I hope to one day rediscover an enjoyment of running. But for now, I can appreciate my lessons from running and use them to better approaching cycling. It takes a lot of mental work to find a healthy relationship with sport. Understanding the moments when you need physical and mental breaks is as important as understanding that you can push through more pain than you could imagine.
One mental element that I have employed increasingly over this past year is meditation. And one particular element of mediation that I like to focus on is appreciation. The meditation practice asks you to ask yourself: “who or what do you most appreciate?” The goal isn’t to stress yourself out or to answer with things you think are most worthy of appreciation. The goal of the exercise is to answer honestly and use appreciation to help you overcome anxiety, frustration, and other emotions that you want to experience less strongly.

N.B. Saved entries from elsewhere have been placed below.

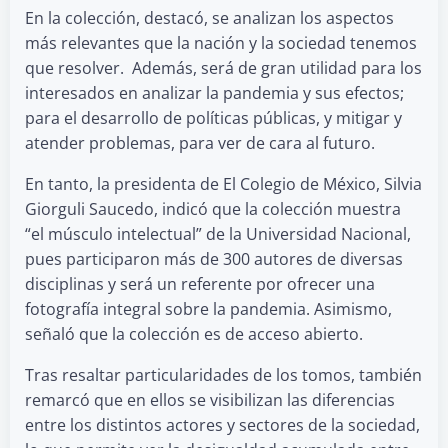
En la colección, destacó, se analizan los aspectos
más relevantes que la nación y la sociedad tenemos
que resolver. Además, será de gran utilidad para los
interesados en analizar la pandemia y sus efectos;
para el desarrollo de políticas públicas, y mitigar y
atender problemas, para ver de cara al futuro.
En tanto, la presidenta de El Colegio de México, Silvia
Giorguli Saucedo, indicó que la colección muestra
“el músculo intelectual” de la Universidad Nacional,
pues participaron más de 300 autores de diversas
disciplinas y será un referente por ofrecer una
fotografía integral sobre la pandemia. Asimismo,
señaló que la colección es de acceso abierto.
Tras resaltar particularidades de los tomos, también
remarcó que en ellos se visibilizan las diferencias
entre los distintos actores y sectores de la sociedad,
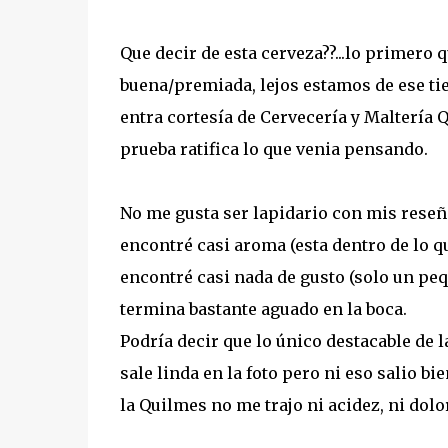
Que decir de esta cerveza??...lo primero q
buena/premiada, lejos estamos de ese tiem
entra cortesía de Cervecería y Maltería Q
prueba ratifica lo que venia pensando.
No me gusta ser lapidario con mis reseña
encontré casi aroma (esta dentro de lo q
encontré casi nada de gusto (solo un peq
termina bastante aguado en la boca.
Podría decir que lo único destacable de l
sale linda en la foto pero ni eso salio bi
la Quilmes no me trajo ni acidez, ni dolo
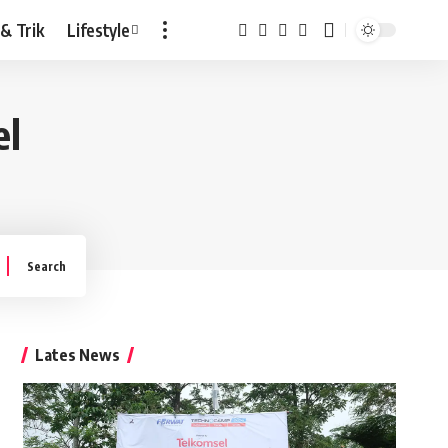
 & Trik
Lifestyle
el
Lates News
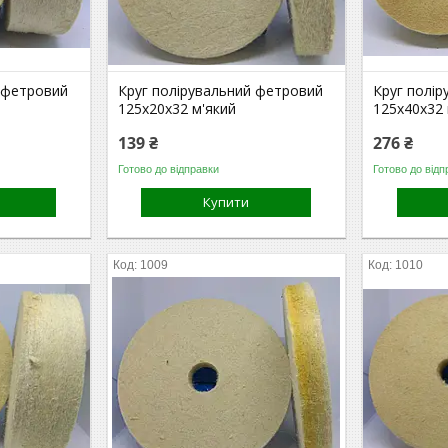
 фетровий
Круг полірувальний фетровий
Круг полі
125х20х32 м'який
125х40х32 
139 ₴
276 ₴
Готово до відправки
Готово до відп
Купити
1009
1010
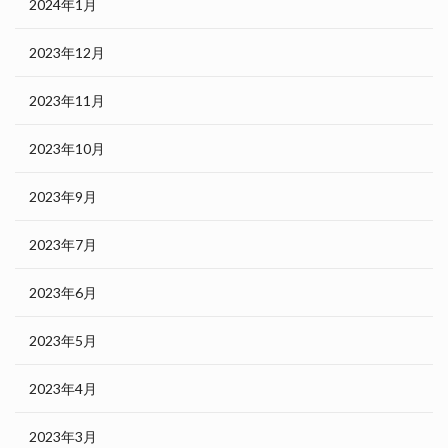
2024年1月
2023年12月
2023年11月
2023年10月
2023年9月
2023年7月
2023年6月
2023年5月
2023年4月
2023年3月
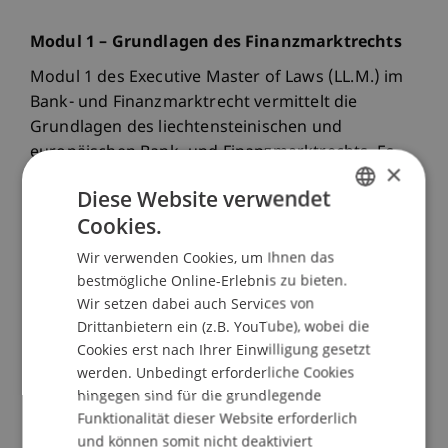
Modul 1 – Grundlagen des Finanzmarktrechts
Modul 1 des Executive Master of Laws (LL.M.) im
Bank- und Finanzmarktrecht vermittelt die
Grundlagen des liechtensteinischen und
europäischen Bank- und Finanzmarktrechts. Es
×
umfasst rechtliche und ökonomische Aspekte,
Diese Website verwendet
darunter Aufsichtsrecht, zivilrechtliche
Cookies.
Grundlagen und das Zusammenspiel nationaler
GERMAN
und europäischer Aufsichtsbehörden wie EBA
Wir verwenden Cookies, um Ihnen das
ENGLISH
und ESMA. Studierende lernen die Grundlagen
bestmögliche Online-Erlebnis zu bieten.
des Bankgeschäfts sowie ökonomische Theorien
Wir setzen dabei auch Services von
Drittanbietern ein (z.B. YouTube), wobei die
und Risikomanagement. Ein besonderes
Cookies erst nach Ihrer Einwilligung gesetzt
Augenmerk gilt dem EWR-Finanzmarktrecht und
werden. Unbedingt erforderliche Cookies
den Prinzipien von Corporate Finance und
hingegen sind für die grundlegende
Accounting.
Funktionalität dieser Website erforderlich
und können somit nicht deaktiviert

Each day, I like to remember how much I appreciate riding my bike. I appreciate the feeling of the tires rolling along. I appreciate the feeling of returning home from a hard day in the saddle. I appreciate that I have the opportunity to make goals and that I have the opportunity to try to reach them. I appreciate that I am on teams of supportive men and women. I appreciate that every day I have a reason to be outside. I wouldn’t expect my younger self to understand the complexities of appreciation, but I sorely wish that I had been more thankful for my ability to compete as a runner.
Mindfulness is another meditation technique that has helped my physical game as much as my mental game. When my mind or my body is feeling a particular way about anything – anticipation for a particular workout, an interaction with someone at the grocery store – mindfulness helps me to better analyze the situation. If I’m nervous for a workout I might be able to narrow that nervousness down to feeling a little fatigued, analyze why I am fatigued, and better prepare with more sleep or by finding an accommodating route to do the workout on. My ability to be more mindful and less stubborn allows me to be more flexible and relaxed at all times, not just in sport.
My approach to sport now necessitates finding the balance that works best for me. Not the one that works best for that other lady. The cool thing about cycling is that everyone has their own coach who helps them find their best strategy. Almost every single day, I’m excited to ride my bike and push myself to see how I can improve. And with a healthy base of appreciation for my sport, I hope to maintain the desire to ride for the rest of my life, even when my racing career ends.